The Explore Gower website gives the following folk tale concerning Llanrhidian entitled ‘Gnomes' Gold’

The first concerns a priest who is said to have awakened one morning from a gripping dream concerning a mysterious cave hidden in the woods near St. Rhidian's Church. His vivid dream foretold the cave contained a bountiful supply of money, so the priest decided to take his manservant and investigate the area.

To his surprise, the priest soon discovered the cave actually existed. The dream had told the priest that the awesome iron door that blocked the entrance to the cave would only open to the sound of a harp. Forewarned with this knowledge, he now played a tune on the small harp he had brought along with him from his home.

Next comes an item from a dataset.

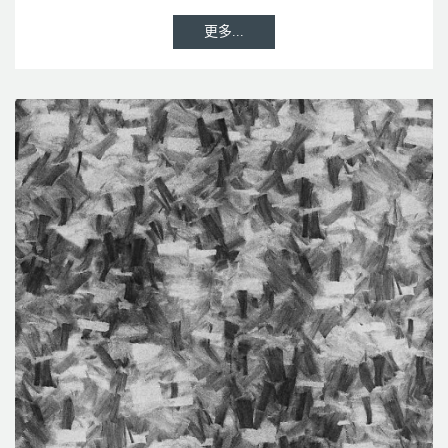
更多...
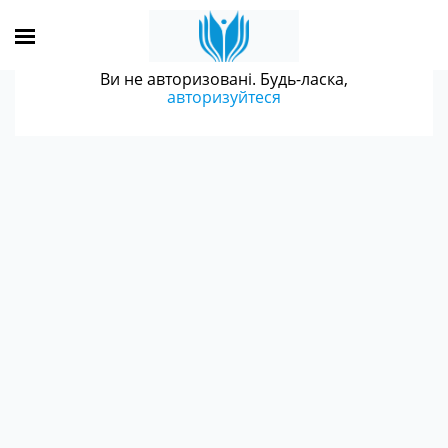
Ви не авторизовані. Будь-ласка,
авторизуйтеся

As promised by his dream, the iron door responded to the sweet music and swung slowly open. Inside the cave, each guarded by a sleeping gnome, were two large piles of gold. Lulled by the sound of the priest's harp, the gnomes continued to sleep as the priest's manservant crept into the cave to steal some of the gold for his master. However, the gold was heavy and, despondent by the paltry amount of gold his manservant could carry, the priest laid down his harp to help in the theft of the gnomes treasure. Unfortunately, as the harp ceased its tune, the iron door swung firmly shut behind the priest and both men were trapped within the cave to face the wrath of the two stirring gnomes. The location of the cave has remained a mystery ever since.